MONTREAL — Almost on an annual basis, it seems, the Alouettes have advanced to the East Division final — a game that has come down to stopping the best player in the Canadian Football League. That player, generally, has been Montreal quarterback Anthony Calvillo.
But when the Als and Toronto Argonauts meet this Sunday at Olympic Stadium, the best player, arguably, will be Chad Owens, the Argos’ talented receiver and kick returner. And if Montreal can neutralize Owens, even modestly, its chances of advancing to the Grey Cup will be greatly enhanced.
“We know the challenges. He’s the No. 1 focus of everything we do in this building in terms of stopping them defensively and on special teams,” said Andy Bischoff, the Als’ special teams coordinator. “We respect Chad and need to stop him.”
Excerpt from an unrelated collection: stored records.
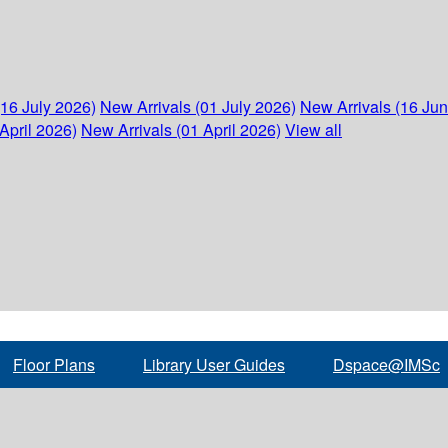
(16 July 2026)
New Arrivals (01 July 2026)
New Arrivals (16 Ju
April 2026)
New Arrivals (01 April 2026)
View all
Floor Plans
Library User Guides
Dspace@IMSc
Or, as defensive-back Billy Parker put it, quite succinctly, earlier this week: “We have to win the kicking game. This can’t be a draw. We have to win the field-position game.”
Calvillo might outplay Ricky Ray this weekend. And the Als’ inconsistent defence might raise the level of their game. But Owens, the league’s leading receiver this season and the player who produced the most combined yards — almost 1,200 more than British Columbia’s Tim Brown — can change a game’s momentum with one dynamic return.
In last Sunday’s division semifinal against Edmonton, Owens staked Toronto to a 14-7 lead in the second quarter with a 59-yard punt-return touchdown — a play that undoubtedly dramatically changed the game’s flow.
And yet, despite Owens’s success this season, the Als’ beleaguered special teams did a relatively successful job of minimizing the damage he inflicted. In three games against Montreal, Owens returned 15 punts for 157 yards, including a 40 yarder in the teams’ first meeting, last July. He also returned 12 kickoffs for 239 yards.
Perhaps it took his presence to get the Als to competently cover.
“We feel, in spite of the inconsistency, our guys are in a really good place and have a level of confidence they can do a good job in this game,” Bischoff said. “We feel good about how it’s gone (against Owens) as compared to how he has done in some other games.”
As much as the Als must cover and contain Owens, it behooves Montreal punter Sean Whyte to directionally place his kicks properly.
“Special teams are going to be the factor in this game. And shutting down Chad Owens, who usually makes a dynamic play every game,” Whyte said. “I have to place the ball properly.